Context, reflective thinking, critical thinking, analysis
You are using your research into technique and method to inform your life-drawing skills: proportion and foreshortening.
A range of primary and secondary sources referenced. Good to see that your OCA visit was stimulating and useful in a contextual and very practical sense. Take practice of drawing from others works (and your own) to practice looking, visual analysis of composition, visual dynamics such as marks, tonal values, balance of positive / negative space…. Drawing from your own drawings can also be a useful means of developing more resource material for you to work from.
It would be good to see you even more purposefully using and applying your research to your own thinking and drawing skills. Ask yourself and note this on your blog: How can I apply what I learn from my research to my own work…. what can I take to inform and benefit my drawing practice, thinking and content of my ideas? Then set some specific aims from this questioning. (see Pointers)
Good Harvard referencing throughout.
Learning Logs or Blogs/Critical essays
Context, reflective thinking, critical thinking, analysis
A well organised and structured blog reflecting your developing progress.
It is useful that you’re using the log as an archive of your thinking, research and drawing process.
You have used the blog more as a reflective space and this has helped you to plan, experiment and consider each stage of the assignment, in a purposeful yet experimental way.
There is an improvement in the quality of your commentary; there being less of ‘what’ you ‘do’ and more analysis and questioning. Continue to practice and deepen this approach in relation to your own and other’s work. (see Pointers)
As you work on Assignment 3 you will need to think about editing and selecting work from assignment 1 – 4 for your assessment (September submission for November deadline). Look through the assessment guidelines:
Euan Uglow : Measurement, proportion and composition.
Theodore Gericault’s drawings: Studies for The Raft of Thee Medusa and his anatomical study sheets.
Robert Kaupelis’ ‘Experimental Drawing’ – You need to be committed to working through the actual exercises to benefit from the ‘experimental’ nature of the book. You’re a visual learner, so through practicing the exercises your visual language and confidence will grow.
Pointers for the next assignment
- Reflect critically on this feedback in your learning log.
- When you make a broad, generalised statement on your own drawings such as:
‘very successful’ or ‘very good’ – expand on what criteria and qualities constitute ‘successful’, ‘good’. Ask on what are you basing your judgements?

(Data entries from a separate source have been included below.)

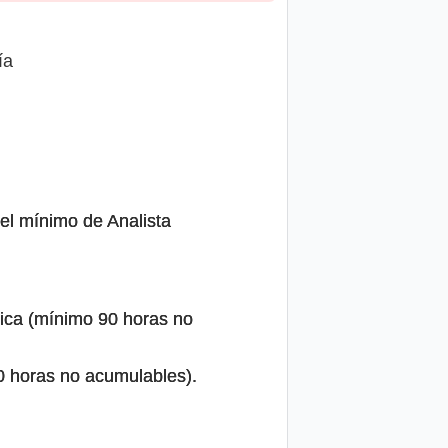
ía
vel mínimo de Analista
ica (mínimo 90 horas no
0 horas no acumulables).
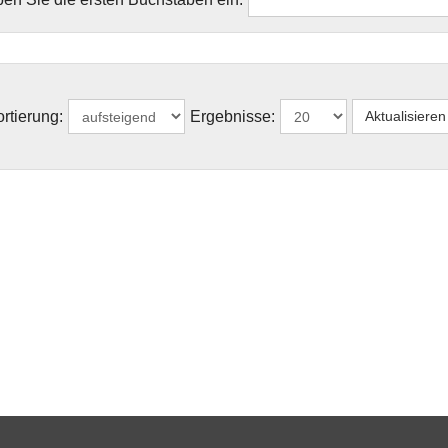
rtierung:
Ergebnisse:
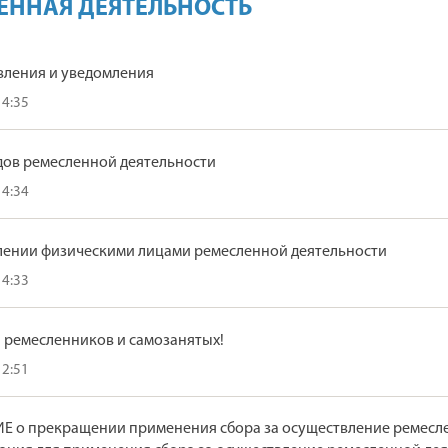
ЕННАЯ ДЕЯТЕЛЬНОСТЬ
вления и уведомления
14:35
дов ремесленной деятельности
14:34
лении физическими лицами ремесленной деятельности
14:33
 ремесленников и самозанятых!
12:51
 о прекращении применения сбора за осуществление ремеслен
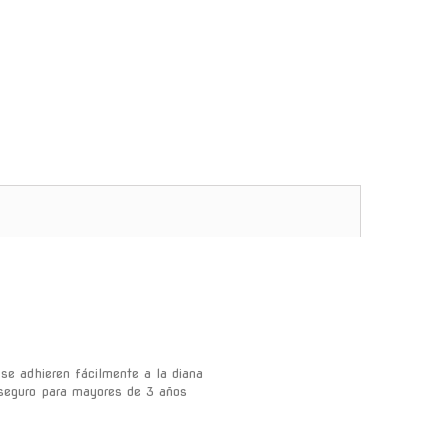
se adhieren fácilmente a la diana
y seguro para mayores de 3 años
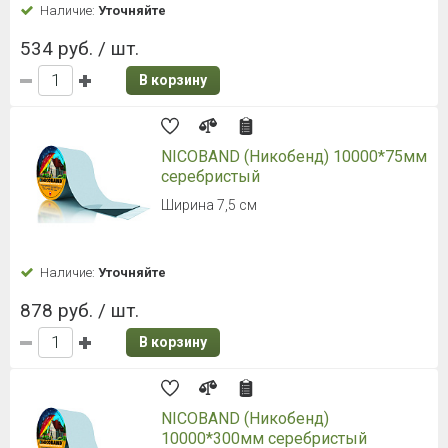
Наличие:
Уточняйте
534 руб. / шт.
В корзину
NICOBAND (Никобенд) 10000*75мм
серебристый
Ширина 7,5 см
Наличие:
Уточняйте
878 руб. / шт.
В корзину
NICOBAND (Никобенд)
10000*300мм серебристый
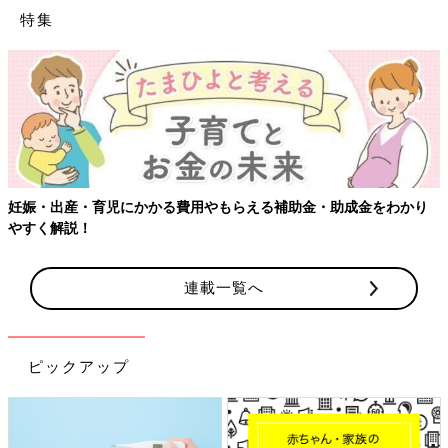
特集
妊娠・出産・育児にかかる費用やもらえる補助金・助成金をわかり
やすく解説！
連載一覧へ
ピックアップ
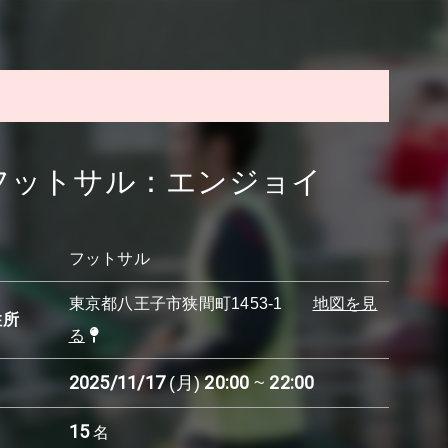
加フットサル：エンジョイ
フットサル
東京都八王子市狭間町1453-1
地図を見
住所
る
2025/11/17
20:00
22:00
(月)
~
15
名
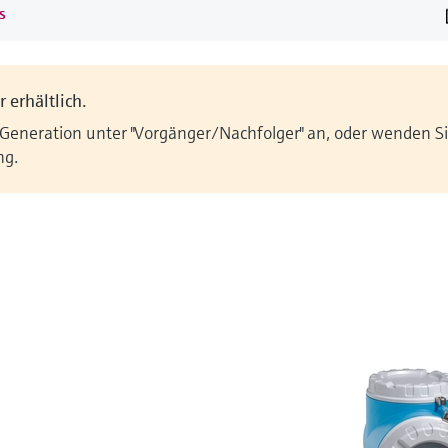
s
 erhältlich.
 Generation unter "Vorgänger/Nachfolger" an, oder wenden Sie
ng.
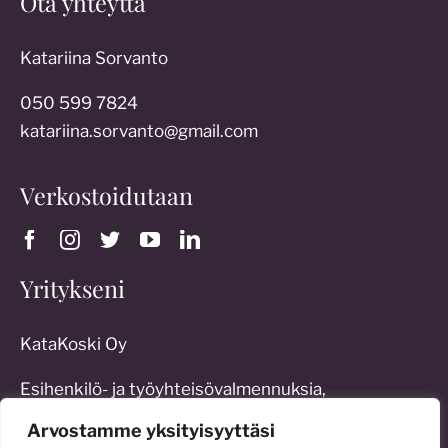
Ota yhteyttä
Katariina Sorvanto
050 599 7824
katariina.sorvanto@gmail.com
Verkostoidutaan
Yritykseni
KataKoski Oy
Esihenkilö- ja työyhteisövalmennuksia,
työoikeudellista konsultointia sekä erilaisia
Arvostamme yksityisyyttäsi
johtamisratkaisuja:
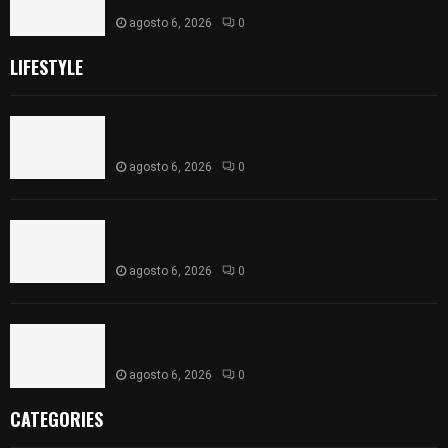
agosto 6, 2026
0
LIFESTYLE
Vota ITE terna para elegir a persona Secretaria
Ejecutiva
agosto 6, 2026
0
Sabor 100% tlaxcalteca: Conoce Guarda Frutz en
el Mercado de Artesanos
agosto 6, 2026
0
Caso Lorena Cuéllar: Estado exige rigor y fuentes
oficiales ante acusaciones sin sustento
agosto 6, 2026
0
CATEGORIES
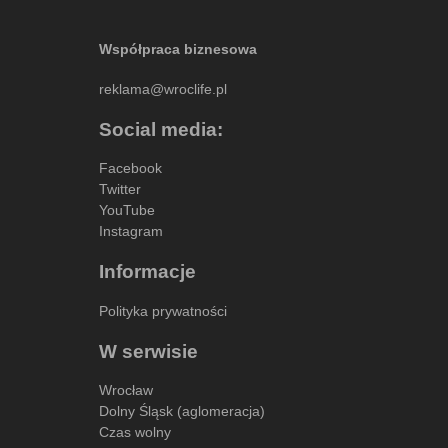
Współpraca biznesowa
reklama@wroclife.pl
Social media:
Facebook
Twitter
YouTube
Instagram
Informacje
Polityka prywatności
W serwisie
Wrocław
Dolny Śląsk (aglomeracja)
Czas wolny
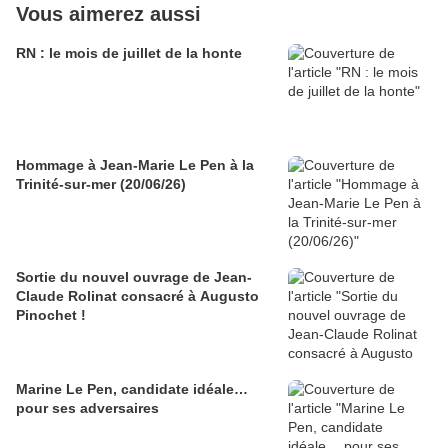
Vous aimerez aussi
RN : le mois de juillet de la honte
Hommage à Jean-Marie Le Pen à la
Trinité-sur-mer (20/06/26)
Sortie du nouvel ouvrage de Jean-
Claude Rolinat consacré à Augusto
Pinochet !
Marine Le Pen, candidate idéale…
pour ses adversaires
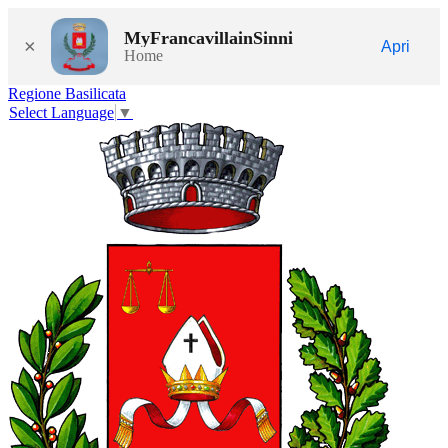
MyFrancavillainSinni
×
Apri
Home
Regione Basilicata
Select Language
▼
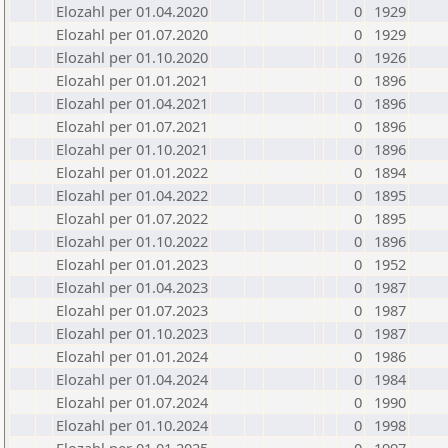
Elozahl per 01.04.2020
0
1929
Elozahl per 01.07.2020
0
1929
Elozahl per 01.10.2020
0
1926
Elozahl per 01.01.2021
0
1896
Elozahl per 01.04.2021
0
1896
Elozahl per 01.07.2021
0
1896
Elozahl per 01.10.2021
0
1896
Elozahl per 01.01.2022
0
1894
Elozahl per 01.04.2022
0
1895
Elozahl per 01.07.2022
0
1895
Elozahl per 01.10.2022
0
1896
Elozahl per 01.01.2023
0
1952
Elozahl per 01.04.2023
0
1987
Elozahl per 01.07.2023
0
1987
Elozahl per 01.10.2023
0
1987
Elozahl per 01.01.2024
0
1986
Elozahl per 01.04.2024
0
1984
Elozahl per 01.07.2024
0
1990
Elozahl per 01.10.2024
0
1998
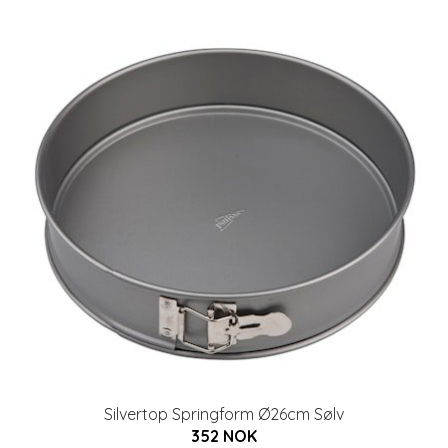
Silvertop Springform Ø26cm Sølv
352 NOK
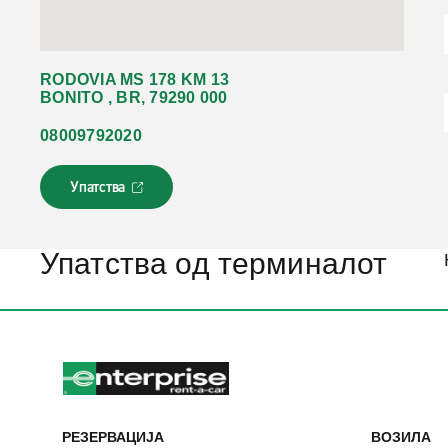
RODOVIA MS 178 KM 13
BONITO , BR, 79290 000
08009792020
Упатства
Л
и
н
к
Упатства од терминалот
о
т
с
е
о
т
в
о
р
РЕЗЕРВАЦИЈА
ВОЗИЛА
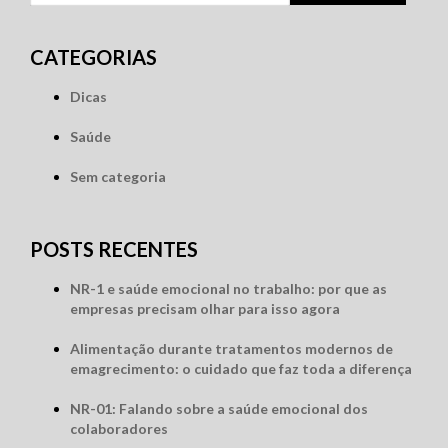
por:
CATEGORIAS
Dicas
Saúde
Sem categoria
POSTS RECENTES
NR-1 e saúde emocional no trabalho: por que as
empresas precisam olhar para isso agora
Alimentação durante tratamentos modernos de
emagrecimento: o cuidado que faz toda a diferença
NR-01: Falando sobre a saúde emocional dos
colaboradores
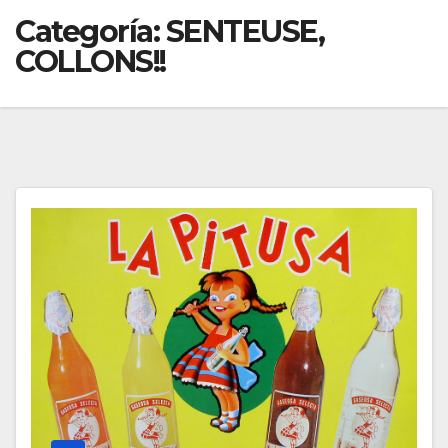
Categoría:
SENTEUSE,
COLLONS!!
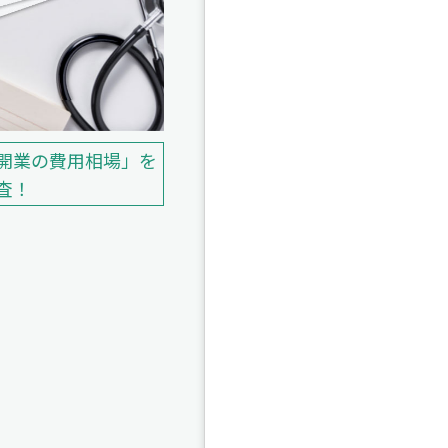
開業の費用相場」を
査！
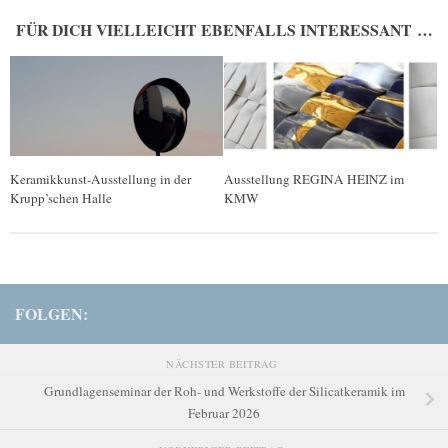
FÜR DICH VIELLEICHT EBENFALLS INTERESSANT …
Keramikkunst-Ausstellung in der
Ausstellung REGINA HEINZ im
Krupp’schen Halle
KMW
FOLGEN:
NÄCHSTER BEITRAG
Grundlagenseminar der Roh- und Werkstoffe der Silicatkeramik im
Februar 2026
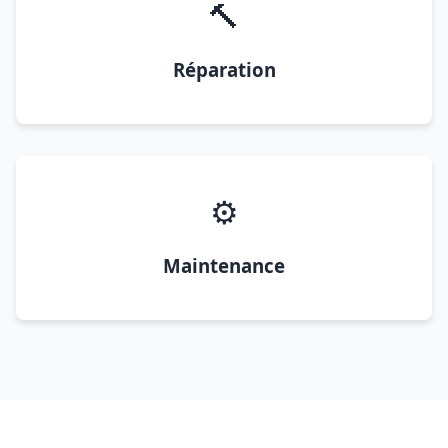
🔨
Réparation
⚙️
Maintenance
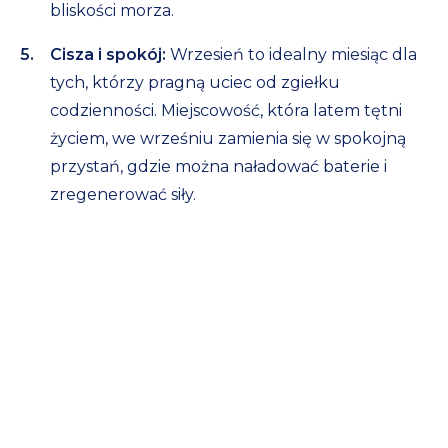
bliskości morza.
Cisza i spokój:
Wrzesień to idealny miesiąc dla
tych, którzy pragną uciec od zgiełku
codzienności. Miejscowość, która latem tętni
życiem, we wrześniu zamienia się w spokojną
przystań, gdzie można naładować baterie i
zregenerować siły.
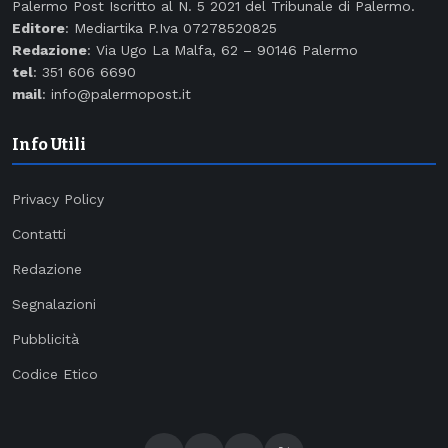
Palermo Post Iscritto al N. 5 2021 del Tribunale di Palermo.
Editore
: Mediartika P.Iva 07278520825
Redazione
: Via Ugo La Malfa, 62 – 90146 Palermo
tel
: 351 606 6690
mail
: info@palermopost.it
Info Utili
Privacy Policy
Contatti
Redazione
Segnalazioni
Pubblicità
Codice Etico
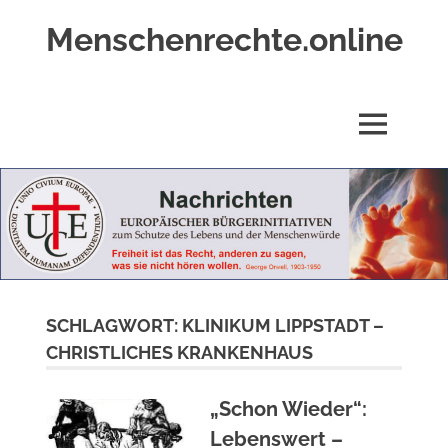
Zum
Menschenrechte.online
Inhalt
springen
Menschenrechte
für
alle
MENÜ
–
für
Geborene
wie
für
Ungeborene
SCHLAGWORT:
KLINIKUM LIPPSTADT –
CHRISTLICHES KRANKENHAUS
„Schon Wieder“:
Lebenswert –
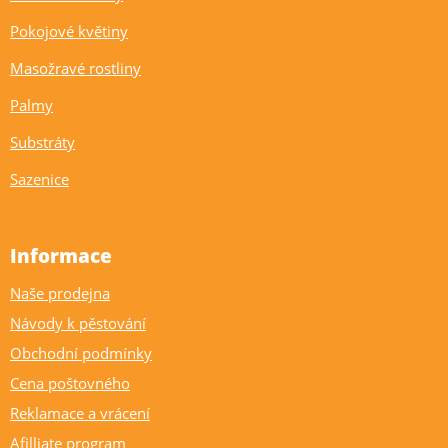
Pokojové květiny
Masožravé rostliny
Palmy
Substráty
Sazenice
Informace
Naše prodejna
Návody k pěstování
Obchodní podmínky
Cena poštovného
Reklamace a vrácení
Afilliate program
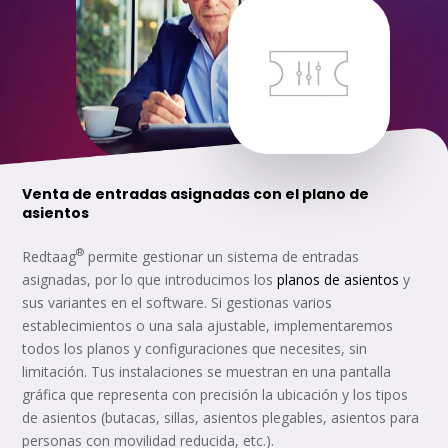
Venta de entradas asignadas con el plano de
asientos
®
Redtaag
permite gestionar un sistema de entradas
asignadas, por lo que introducimos los
planos de asientos
y
sus variantes en el software. Si gestionas varios
establecimientos o una sala ajustable, implementaremos
todos los planos y configuraciones que necesites, sin
limitación. Tus instalaciones se muestran en una pantalla
gráfica que representa con precisión la ubicación y los tipos
de asientos (butacas, sillas, asientos plegables, asientos para
personas con movilidad reducida, etc.).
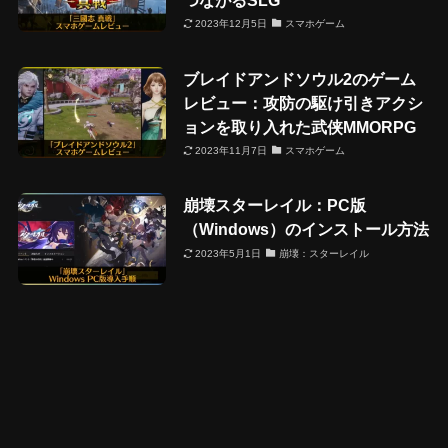
2023年12月5日
スマホゲーム
ブレイドアンドソウル2のゲーム
レビュー：攻防の駆け引きアクシ
ョンを取り入れた武侠MMORPG
2023年11月7日
スマホゲーム
崩壊スターレイル：PC版
（Windows）のインストール方法
2023年5月1日
崩壊：スターレイル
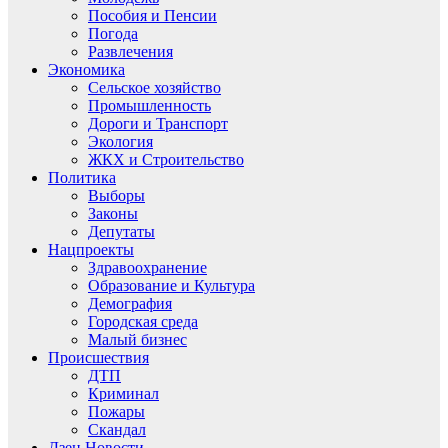
Пособия и Пенсии
Погода
Развлечения
Экономика
Сельское хозяйство
Промышленность
Дороги и Транспорт
Экология
ЖКХ и Строительство
Политика
Выборы
Законы
Депутаты
Нацпроекты
Здравоохранение
Образование и Культура
Демография
Городская среда
Малый бизнес
Происшествия
ДТП
Криминал
Пожары
Скандал
Дзен.Новости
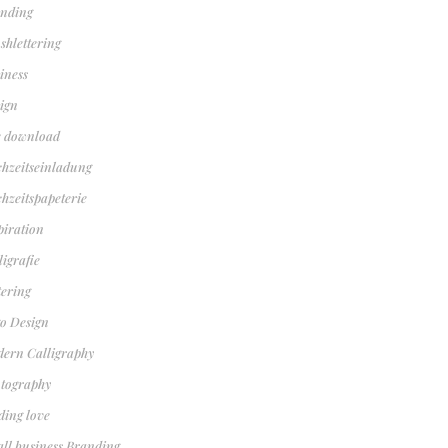
nding
shlettering
iness
ign
e download
hzeitseinladung
hzeitspapeterie
piration
ligrafie
tering
o Design
ern Calligraphy
tography
ding love
ll business Branding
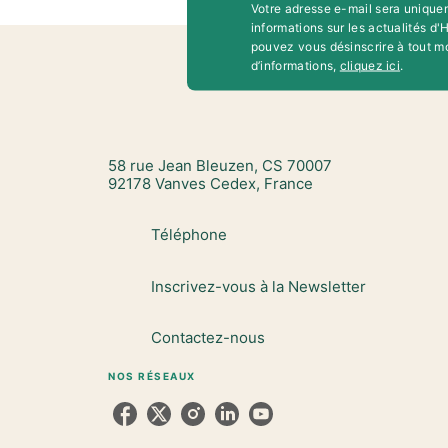
Votre adresse e-mail sera unique
informations sur les actualités d
pouvez vous désinscrire à tout m
d’informations,
cliquez ici
.
58 rue Jean Bleuzen, CS 70007
92178 Vanves Cedex, France
Téléphone
Inscrivez-vous à la Newsletter
Contactez-nous
NOS RÉSEAUX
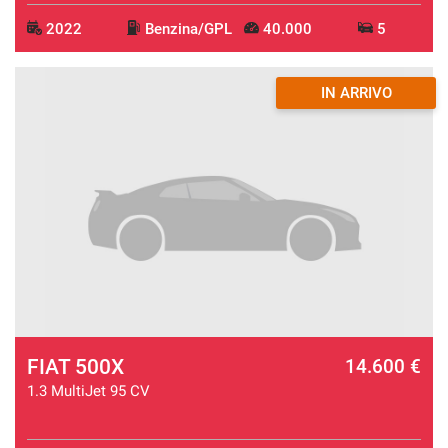
2022
Benzina/GPL
40.000
5
IN ARRIVO
FIAT 500X
14.600 €
1.3 MultiJet 95 CV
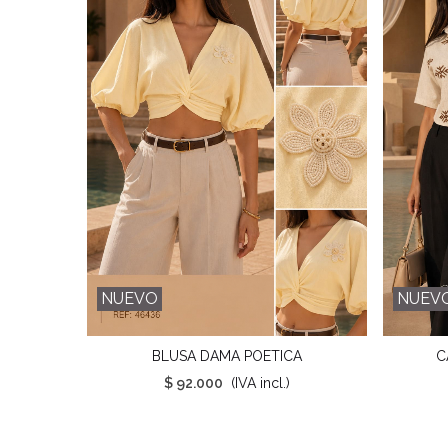
NUEVO
NUEV
BLUSA DAMA POETICA
C
Favorito
$ 92.000
(IVA incl.)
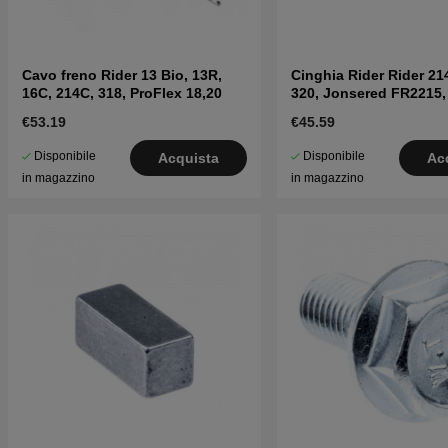
Cavo freno Rider 13 Bio, 13R,
Cinghia Rider Rider 21
16C, 214C, 318, ProFlex 18,20
320, Jonsered FR2215
€53.19
€45.59
Disponibile
Disponibile
Acquista
Ac
in magazzino
in magazzino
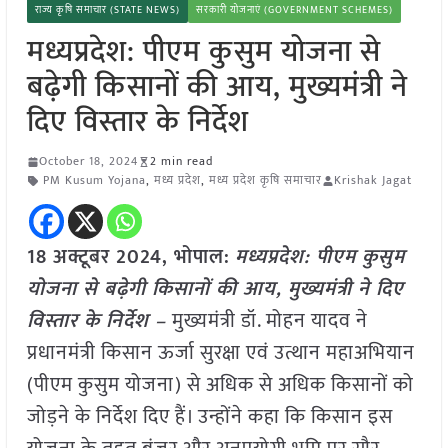
राज्य कृषि समाचार (STATE NEWS)
सरकारी योजनाएं (GOVERNMENT SCHEMES)
मध्यप्रदेश: पीएम कुसुम योजना से
बढ़ेगी किसानों की आय, मुख्यमंत्री ने
दिए विस्तार के निर्देश
October 18, 2024
2 min read
PM Kusum Yojana
,
मध्य प्रदेश
,
मध्य प्रदेश कृषि समाचार
Krishak Jagat
18 अक्टूबर 2024, भोपाल:
मध्यप्रदेश: पीएम कुसुम
योजना से बढ़ेगी किसानों की आय, मुख्यमंत्री ने दिए
विस्तार के निर्देश –
मुख्यमंत्री डॉ. मोहन यादव ने
प्रधानमंत्री किसान ऊर्जा सुरक्षा एवं उत्थान महाअभियान
(पीएम कुसुम योजना) से अधिक से अधिक किसानों को
जोड़ने के निर्देश दिए हैं। उन्होंने कहा कि किसान इस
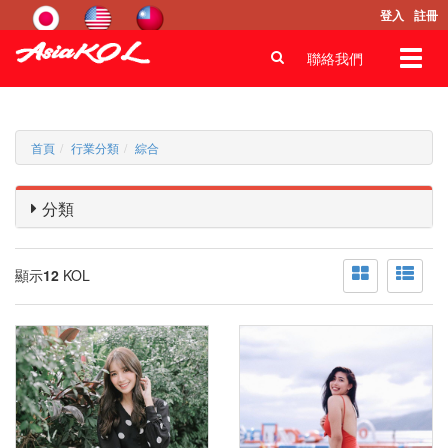
登入
註冊
Toggl
聯絡我們
navig
首頁
行業分類
綜合
分類
顯示
12
KOL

Does a sense of proportion, representational qualities, dynamics of mark-making, strong and impactful composition, conveying interesting content….or other notions? This questioning and analysis will help you make clearer and better informed judgements for yourself and the work.
- Critical thinking: Follow your lines of questioning & thinking further. For example where you recognise a connection or idea of interest, flesh-out your thoughts to help you analyse, understand and explore the particular qualities, content and ideas.
- In both your life-drawings and assignment: reflect on and work out options for composition, negative & positive space, mark-making and varied tonal values in preliminary drawings. As previously recommended: 6 x A5, thumbnails before starting the assignment work.
- Think about and reflect on what you choose to ‘leave out or edit’ as well as what you might add. For instance consider the relationship between mark-making / wash / texture / line and the space it inhabits.
- Follow-up on the research suggestions under Research and Suggested Reading / Viewing. Post your thoughts and analysis, and how you might apply this to your own thinking / making to your blog.
Please inform me of how you would like your feedback for the next assignment. Written or video/audio
Well done, I look forward to your next assignment.